Es desolador ver una y otra vez esa conexión entre la historia clásica, masculina desde su comienzo, y algunas formas contemporáneas para evitar escuchar en público a las mujeres

La voz de las mujeres / Máriam M Bascuñán
Del hambre
Máriam Martínez-Bascuñán

“Madre, entre en la casa y ocúpese de sus labores, del telar y de la rueca. La palabra queda al cuidado de los hombres”. El primer canto de la Odisea contiene una admonición masculina en la voz del joven Telémaco, quien manda callar a Penélope. Es la imagen que utiliza Mary Beard en su Mujeres y poder, designándola simbólicamente como uno de los lugares fundacionales de un orden basado en el silencio de la voz femenina. “El relato nació amputado”, nos recordaría luego Irene Vallejo. Desde el comienzo de la historia y hasta la fecha, el planeta sigue atravesado por esa especial educación que propicia el crecimiento de los hombres, y que consiste no solo en tomar el control sobre su propia palabra en público, sino en aprovechar la ausencia de la voz de las mujeres, hasta el punto de silenciarlas, para ocupar un lugar que acaso no les pertenecería. Dice bien Beard: el poder de la dominación masculina “es directamente proporcional a su capacidad de silenciar a las mujeres”.

Es desolador ver una y otra vez esa conexión entre la historia clásica, masculina desde su mismo inicio, y algunas de las formas contemporáneas para evitar escuchar en público la voz de las mujeres, ya sea mediante el ninguneo o con la más atroz virulencia. Los talibanes saben, como comprendían bien griegos y romanos, que quien tiene el dominio del discurso lo tiene sobre el mundo. Su propia tradición religiosa es, en parte, una discusión sobre las jerarquías de la voz y la palabra, por supuesto masculinas. Pero miremos más cerca. Recuerden la decisiva retórica de la Administración de Bush sobre los derechos de las mujeres afganas, sin que les importasen demasiado los de las norteamericanas. Hasta aquel falso paternalismo de protección masculina resultó ser una mera fachada: en realidad, como bien sabemos, las mujeres afganas no le importan a nadie.
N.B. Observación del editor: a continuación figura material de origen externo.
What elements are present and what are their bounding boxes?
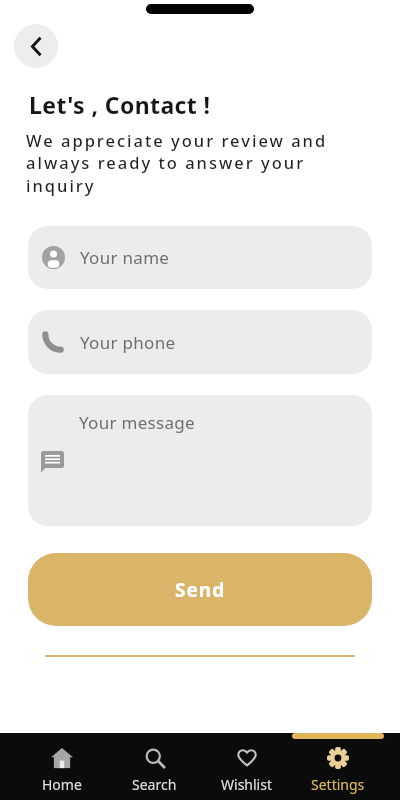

Pero quizá haya algún aprendizaje en todas las apelaciones cínicas a la necesidad de salvar a las mujeres. Cuando empleamos un discurso que proyecta a la otra como víctima que espera ser salvada, reproducimos inevitablemente una relación de jerarquía basada en la sumisión a cambio de protección y vigilancia. Buena parte de la narrativa que adornó la invasión de Afganistán construía esa imagen de las mujeres como víctimas paradigmáticas que necesitaban ser salvadas. Con todo aquel militarismo paternalista, además de instrumentalizarlas, evidenciábamos que no las considerábamos como iguales, pues utilizábamos la situación de las afganas como medida de nuestro propio nivel de desarrollo moral, negándoles de nuevo una voz propia.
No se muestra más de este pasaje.